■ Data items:
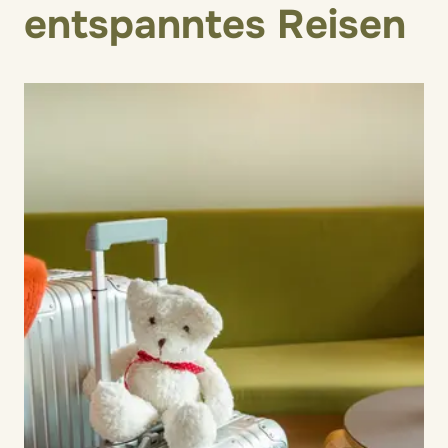
entspanntes Reisen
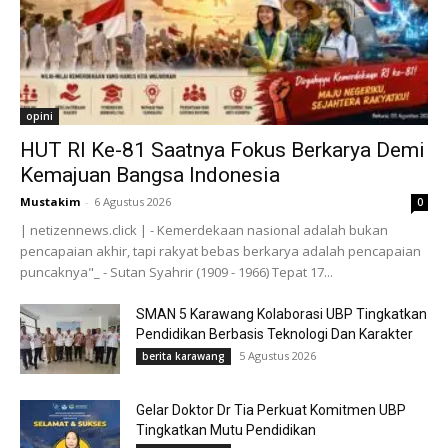
opini
HUT RI Ke-81 Saatnya Fokus Berkarya Demi
Kemajuan Bangsa Indonesia
Mustakim
-
6 Agustus 2026
0
| netizennews.click | - Kemerdekaan nasional adalah bukan
pencapaian akhir, tapi rakyat bebas berkarya adalah pencapaian
puncaknya"_ - Sutan Syahrir (1909 - 1966) Tepat 17...
SMAN 5 Karawang Kolaborasi UBP Tingkatkan
Pendidikan Berbasis Teknologi Dan Karakter
5 Agustus 2026
berita karawang
Gelar Doktor Dr Tia Perkuat Komitmen UBP
Tingkatkan Mutu Pendidikan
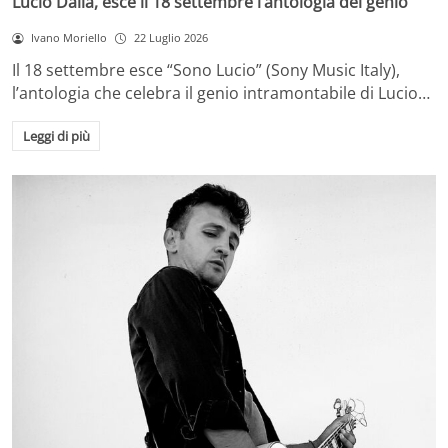
Lucio Dalla, esce il 18 settembre l’antologia del genio
Ivano Moriello
22 Luglio 2026
Il 18 settembre esce “Sono Lucio” (Sony Music Italy),
l’antologia che celebra il genio intramontabile di Lucio…
Leggi di più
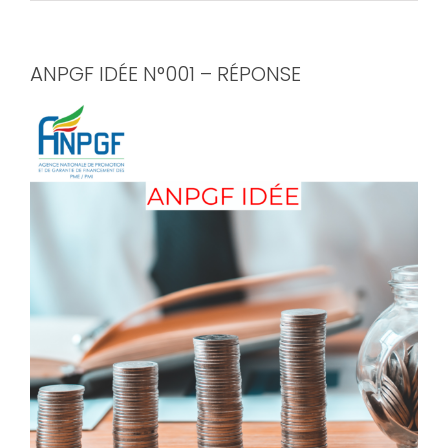
ANPGF IDÉE N°001 – RÉPONSE
View
Larger
Image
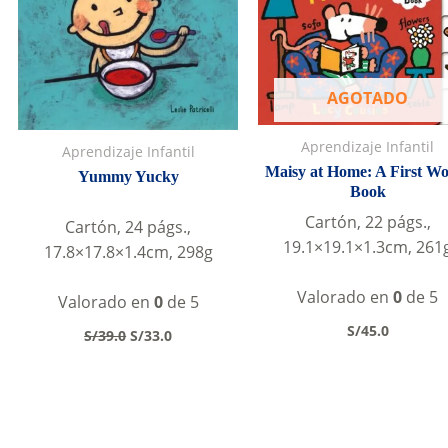
AGOTADO
Aprendizaje Infantil
Aprendizaje Infantil
Maisy at Home: A First W
Yummy Yucky
Book
Cartón, 22 págs.,
Cartón, 24 págs.,
19.1×19.1×1.3cm, 261
17.8×17.8×1.4cm, 298g
Valorado en
0
de 5
Valorado en
0
de 5
S/
45.0
Original
Current
S/
39.0
S/
33.0
price
price
was:
is:
S/39.0.
S/33.0.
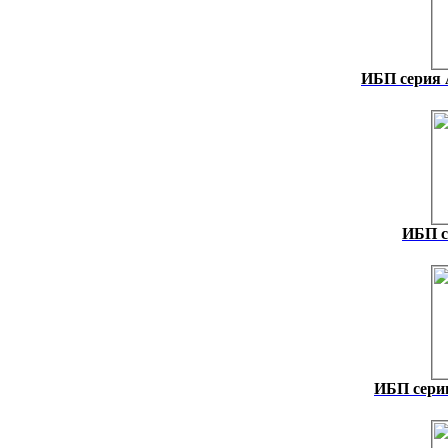
ИБП серия
ИБП с
ИБП серии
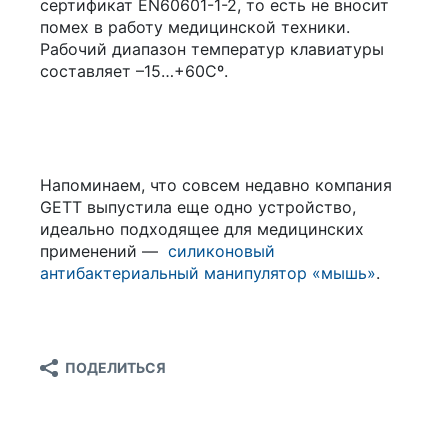
сертификат EN60601-1-2, то есть не вносит
помех в работу медицинской техники.
Рабочий диапазон температур клавиатуры
составляет –15…+60Сº.
Напоминаем, что совсем недавно компания
GETT выпустила еще одно устройство,
идеально подходящее для медицинских
применений —
силиконовый
антибактериальный манипулятор «мышь»
.
ПОДЕЛИТЬСЯ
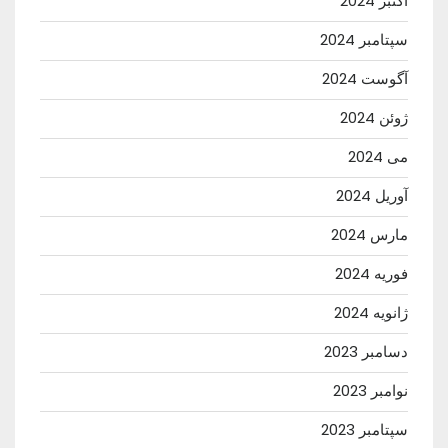
اکتبر 2024
سپتامبر 2024
آگوست 2024
ژوئن 2024
می 2024
آوریل 2024
مارس 2024
فوریه 2024
ژانویه 2024
دسامبر 2023
نوامبر 2023
سپتامبر 2023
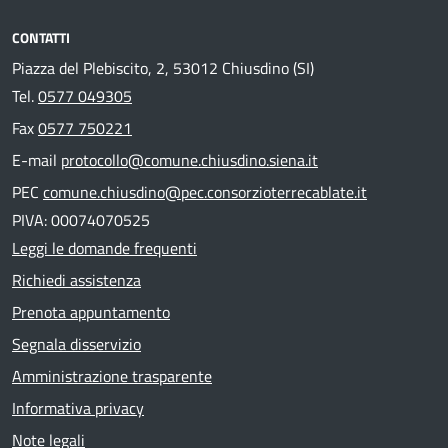
CONTATTI
Piazza del Plebiscito, 2, 53012 Chiusdino (SI)
Tel.
0577 049305
Fax
0577 750221
E-mail
protocollo@comune.chiusdino.siena.it
PEC
comune.chiusdino@pec.consorzioterrecablate.it
PIVA: 00074070525
Leggi le domande frequenti
Richiedi assistenza
Prenota appuntamento
Segnala disservizio
Amministrazione trasparente
Informativa privacy
Note legali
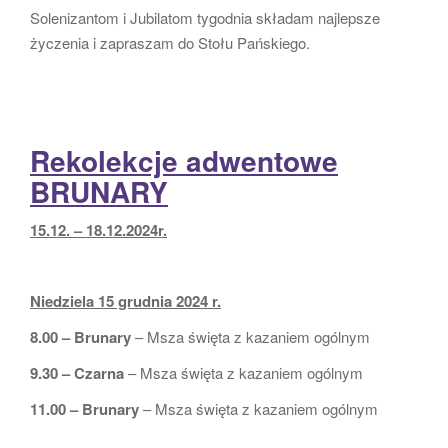
Solenizantom i Jubilatom tygodnia składam najlepsze
życzenia i zapraszam do Stołu Pańskiego.
Rekolekcje adwentowe
BRUNARY
15.12. – 18.12.2024r.
Niedziela 15 grudnia 2024 r.
8.00 – Brunary
– Msza święta z kazaniem ogólnym
9.30 – Czarna
– Msza święta z kazaniem ogólnym
11.00 – Brunary
– Msza święta z kazaniem ogólnym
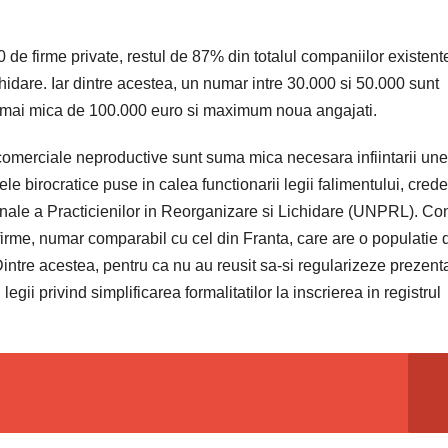
 firme private, restul de 87% din totalul companiilor existente
n lichidare. Iar dintre acestea, un numar intre 30.000 si 50.000 sunt
eri mai mica de 100.000 euro si maximum noua angajati.
 comerciale neproductive sunt suma mica necesara infiintarii une
ele birocratice puse in calea functionarii legii falimentului, crede
nale a Practicienilor in Reorganizare si Lichidare (UNPRL). Co
 firme, numar comparabil cu cel din Franta, care are o populatie d
ntre acestea, pentru ca nu au reusit sa-si regularizeze prezent
egii privind simplificarea formalitatilor la inscrierea in registrul
.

■ Required work:
What is wanted is an exact copy of the lines above from the one containing "سپتامبر 2024" through the one containing "życzenia i zapraszam do Stołu Pańskiego.", with no pictures in it.

■ Exercise result:
سپتامبر 2024
آگوست 2024
ژوئن 2024
می 2024
آوریل 2024
مارس 2024
فوریه 2024
ژانویه 2024
دسامبر 2023
نوامبر 2023
سپتامبر 2023
CONTATTI
Piazza del Plebiscito, 2, 53012 Chiusdino (SI)
Tel.
0577 049305
Fax
0577 750221
E-mail
protocollo@comune.chiusdino.siena.it
PEC
comune.chiusdino@pec.consorzioterrecablate.it
PIVA: 00074070525
Leggi le domande frequenti
Richiedi assistenza
Prenota appuntamento
Segnala disservizio
Amministrazione trasparente
Informativa privacy
Note legali
Solenizantom i Jubilatom tygodnia składam najlepsze
życzenia i zapraszam do Stołu Pańskiego.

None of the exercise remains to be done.